Hi @coreeey, can you clarify whether the signals used to create the spectrogram plots in the initial comment were

  1. loaded from disk, or
  2. were the direct room processed output without writing to disk
coreeey commented 3 weeks ago

Hi @coreeey, can you clarify whether the signals used to create the spectrogram plots in the initial comment were

  1. loaded from disk, or
  2. were the direct room processed output without writing to disk

Hi @DanTremonti, i processed output with a max based normalization, and plot the spectrogram through audacity.

DanTremonti commented 3 weeks ago

@coreeey Thanks for the clarification :)

fakufaku commented 3 weeks ago

@coreeey The normalization of audio before saving to a format like wav is one of the finer and confusing point of audio processing.

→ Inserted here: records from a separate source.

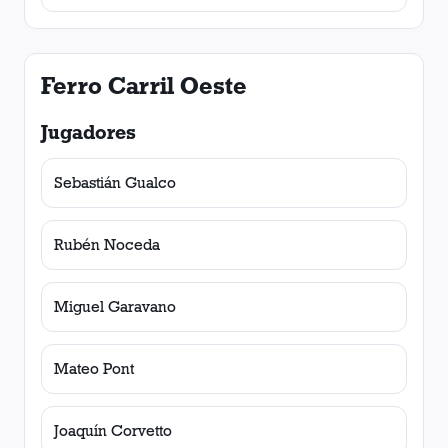
Ferro Carril Oeste
Jugadores
Sebastián Gualco
Rubén Noceda
Miguel Garavano
Mateo Pont
Joaquín Corvetto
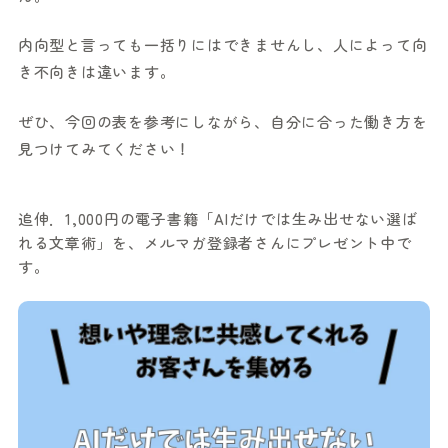
内向型と言っても一括りにはできませんし、人によって向
き不向きは違います。
ぜひ、今回の表を参考にしながら、自分に合った働き方を
見つけてみてください！
追伸．1,000円の電子書籍「AIだけでは生み出せない選ば
れる文章術」を、メルマガ登録者さんにプレゼント中で
す。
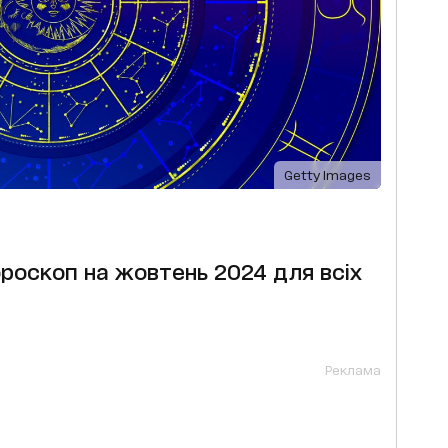
Getty Images
роскоп на жовтень 2024 для всіх
Реклама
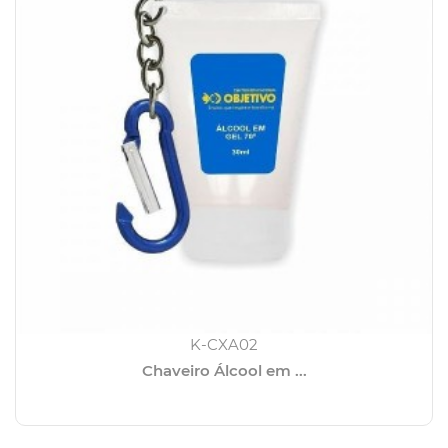
K-CXA02
Chaveiro Álcool em ...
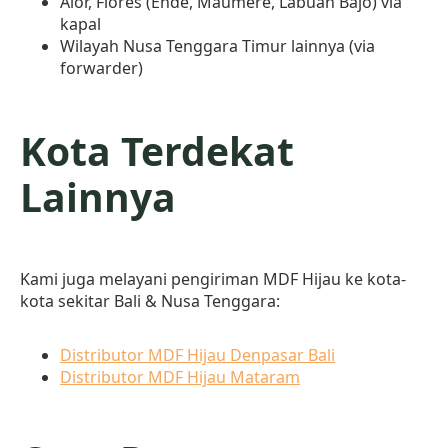
Alor, Flores (Ende, Maumere, Labuan Bajo) via
kapal
Wilayah Nusa Tenggara Timur lainnya (via
forwarder)
Kota Terdekat
Lainnya
Kami juga melayani pengiriman MDF Hijau ke kota-
kota sekitar Bali & Nusa Tenggara:
Distributor MDF Hijau Denpasar Bali
Distributor MDF Hijau Mataram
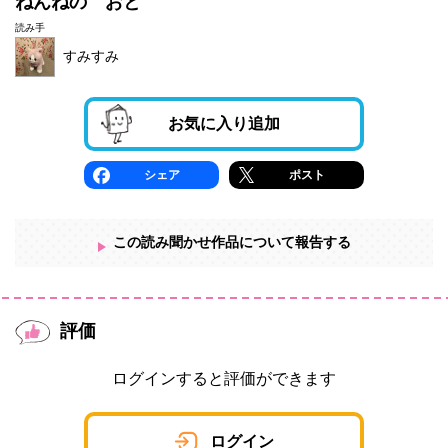
ねんねの おと
読み手
すみすみ
お気に入り追加
シェア
ポスト
この読み聞かせ作品について報告する
評価
ログインすると評価ができます
ログイン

The problem is that wav (when saving has integer valued samples) has a finite precision. Many files are saved in 16 bits and you want to maximize the use of the 16 bits to represent the amplitude of the sound. If the maximum amplitude is too small, only a few bits will be used to encode all the values. Often, we will rescale the maximum to a value close to 2^15 which is the maximum value allowed by 16 bits to maximize the precision used. The rescaling in practicer only changes the volume of the audio. The simingly innocuous operation will lose the relative difference of amplitudes of different files, as you have noticed in your original issue.

The trick if you want to conserve the relative differences is to rescale all files by the same value in such a way that they do not go outside the range of 16 bits. This is usually done by rescaling the maximum absolute amplitude across all signals that we want to compare so that it maps to 2^15.

Here is an example for two signals.

scale = max(abs(signal1).max(), abs(signal2).max())
signal1 = (signal1 * 32768 / scale).astype(np.int16)
signal2 = (signal2 * 32768 / scale).astype(np.int16)
coreeey commented 3 weeks ago

@coreeey The normalization of audio before saving to a format like wav is one of the finer and confusing point of audio processing. The problem is that wav (when saving has integer valued samples) has a finite precision. Many files are saved in 16 bits and you want to maximize the use of the 16 bits to represent the amplitude of the sound. If the maximum amplitude is too small, only a few bits will be used to encode all the values. Often, we will rescale the maximum to a value close to 2^15 which is the maximum value allowed by 16 bits to maximize the precision used. The rescaling in practicer only changes the volume of the audio. The simingly innocuous operation will lose the relative difference of amplitudes of different files, as you have noticed in your original issue.

The trick if you want to conserve the relative differences is to rescale all files by the same value in such a way that they do not go outside the range of 16 bits. This is usually done by rescaling the maximum absolute amplitude across all signals that we want to compare so that it maps to 2^15.

Here is an example for two signals.

scale = max(abs(signal1).max(), abs(signal2).max())
signal1 = (signal1 * 32768 / scale).astype(np.int16)
signal2 = (signal2 * 32768 / scale).astype(np.int16)

@fakufaku thank you for the detailed and kind reply, and for developing such a great project.